Leaf-level studies of Metrosideros polymorpha Gaud. (Myrtaceae) canopy trees at both ends of a substrate age gradient in the Hawaiian Islands pointed to differential patterns of adjustment to both nutrient limitation and removal of this limitation by long-term (8-14 years) nitrogen (N), phosphorus (P) and N + P fertilizations. The two study sites were located at the same elevation, had similar annual precipitation, and supported forests dominated by M. polymorpha, but differed in the age of the underlying volcanic substrate, and in soil nutrient availability, with relatively low N at the young site (300 years, Thurston, Hawaii) and relatively low P at the oldest site (4,100,000 years, Kokee, Kauai). Within each site, responses to N and P fertilization were similar, regardless of the difference in soil N and P availability between sites. At the young substrate site, nutrient addition led to a larger mean leaf size (about 7.4 versus 4.8 cm2), resulting in a larger canopy leaf surface area. Differences in foliar N and P content, chlorophyll concentrations and carboxylation capacity between the fertilized and control plots were small. At the old substrate site, nutrient addition led to an increase in photosynthetic rate per unit leaf surface area from 4.5 to 7.6 micromol m(-2) s(-1), without a concomitant change in leaf size. At this site, leaves had substantially greater nutrient concentrations, chlorophyll content and carboxylation capacity in the fertilized plots than in the control plots. These contrasting acclimation responses to fertilization at the young and old sites led to significant increases in total carbon gain of M. polymorpha canopy trees at both sites. At the young substrate site, acclimation to fertilization was morphological, resulting in larger leaves, whereas at the old substrate site, physiological acclimation resulted in higher leaf carboxylation capacity and chlorophyll content.

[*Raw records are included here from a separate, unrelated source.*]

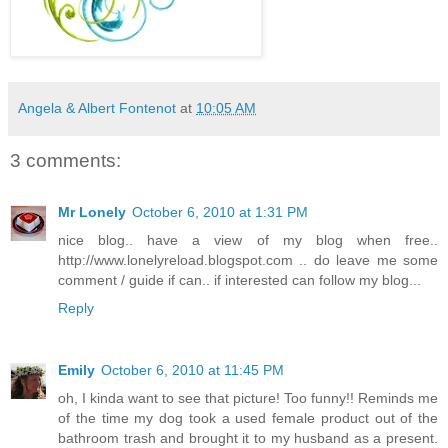
Angela & Albert Fontenot
at
10:05 AM
3 comments:
Mr Lonely
October 6, 2010 at 1:31 PM
nice blog.. have a view of my blog when free..
http://www.lonelyreload.blogspot.com .. do leave me some
comment / guide if can.. if interested can follow my blog...
Reply
Emily
October 6, 2010 at 11:45 PM
oh, I kinda want to see that picture! Too funny!! Reminds me
of the time my dog took a used female product out of the
bathroom trash and brought it to my husband as a present.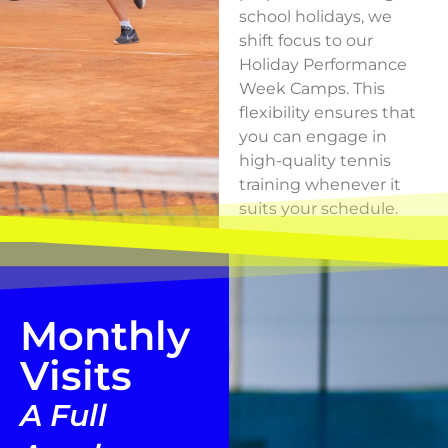
school holidays, we
shift focus to our
Holiday Performance
Week Camps. This
flexibility ensures that
you can engage in
high-quality tennis
training whenever it
suits your schedule.
Monthly
Visits
A Full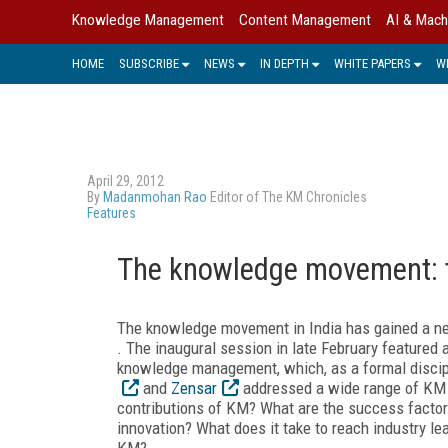
Knowledge Management
Content Management
AI & Mach
HOME
SUBSCRIBE
NEWS
IN DEPTH
WHITE PAPERS
W
April 29, 2012
By
Madanmohan Rao
Editor of The KM Chronicles
Features
The knowledge movement: t
The knowledge movement in India has gained a n
. The inaugural session in late February featured 
knowledge management, which, as a formal discipl
and
Zensar
addressed a wide range of KM 
contributions of KM? What are the success facto
innovation? What does it take to reach industry l
KM?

Supercooling Capacity Increases from Sea Level to Tree Line in the Hawaiian Tree Species Metrosideros polymorpha

Population-specific differences in the freezing resistance of Metrosideros polymorpha leaves were studied along an elevational gradient from sea level to tree line (located at ca. 2500 m above sea level) on the east flank of the Mauna Loa volcano in Hawaii. In addition, we also studied 8-yr-old saplings grown in a common garden from seeds collected from the same field populations. Leaves of low-elevation field plants exhibited damage at -2 degrees C, before the onset of ice formation, which occurred at -5.7 degrees C. Leaves of high-elevation plants exhibited damage at ca. -8.5 degrees C, concurrent with ice formation in the leaf tissue, which is typical of plants that avoid freezing in their natural environment by supercooling. Nuclear magnetic resonance studies revealed that water molecules of both extra- and intracellular leaf water fractions from high-elevation plants had restricted mobility, which is consistent with their low water content and their high levels of osmotically active solutes. Decreased mobility of water molecules may delay ice nucleation and/or ice growth and may therefore enhance the ability of plant tissues to supercool. Leaf traits that correlated with specific differences in supercooling capacity were in part genetically determined and in part environmentally induced. Evidence indicated that lower apoplastic water content and smaller intercellular spaces were associated with the larger supercooling capacity of the plant's foliage at tree line. The irreversible tissue-damage temperature decreased by ca. 7 degrees C from sea level to tree line in leaves of field populations. However, this decrease appears to be only large enough to allow M. polymorpha trees to avoid leaf tissue damage from freezing up to a level of ca. 2500 m elevation, which is also the current tree line location on the east flank of Mauna Loa. The limited freezing resistance of M. polymorpha leaves may be partially responsible for the occurrence of tree line at a relatively low elevation in Hawaii compared with continental tree lines, which can be up to 1500 m higher. If the elevation of tree line is influenced by the inability of M. polymorpha leaves to supercool to lower subzero temperatures, then it will be the first example that freezing damage resulting from limited supercooling capacity can be a factor in tree line formation.